Ireland - Dublin and environs

Because all Irish celebrate St. Paddy's Day right now, I thought I could perhaps post a blog about Dublin.

In August of 2014, we made our first city trip to the Irish capital. We were lucky with the weather, in that it was rather cold, but mostly dry.

We stayed at The Clarence on Wellington Quay, which is now owned by Bono and The Edge from U2. (We did not see either of them at that occasion, although they are said to visit from time to time. A year later I saw Bono leaving, while heading to reception. ) The personel at the hotel is overfriendly and we had a great room. What I found most astonishing was that we slept very well each night, even with all the noise coming from the Temple Bar district.


We arrived on Monday morning on a direct flight from Brussels with Aer Lingus (no, not Ryan Air!). Dublin airport is not far away from the city center, and an easy way to reach town is to take the 747 Airlink bus. It only costs 12€ for an adult return ticket and the ride takes about half an hour.

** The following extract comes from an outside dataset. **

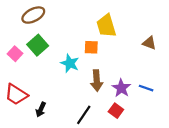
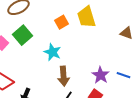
orange square: (91, 47) -> (61, 22), moved, turned -32
brown arrow: (97, 81) -> (63, 76), moved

We took a day to explore the town itself (we went to see Trinity College and the Book of Kells, also went to Jameson Old Distillery to learn the difference between Scotch whisky and Irish one) and of course we also did some shopping (we're girls).


But we also took two trips out of Dublin. The first one was into the Wicklow Mountains (very rugged countryside) and the ruins at Glendalough. On our way back into Dublin we stopped in Avoca, the little village which was featured in the BBC series of Ballykissangel, if you ever saw that. We even had a drink and a bite in Fitzgerald's pub!


And the next trip was to the east coast of Ireland. We visited Malahide Castle (one of the most beautiful I've ever seen) with its resident ghost of Puck, the court jester. And believe it or not, but my sister and I felt his presence, while the rest of our group didn't - and most importantly, I don't believe in ghosts! The castle belonged for more than 800 years to the Talbot family. It only changed hands when only two Talbots were left, a brother and sister. When Milo died, his sister could not pay the death duties, so she made a deal with the Irish government and donated the castle to them. They worked in it and it has now been open to the public for five years already.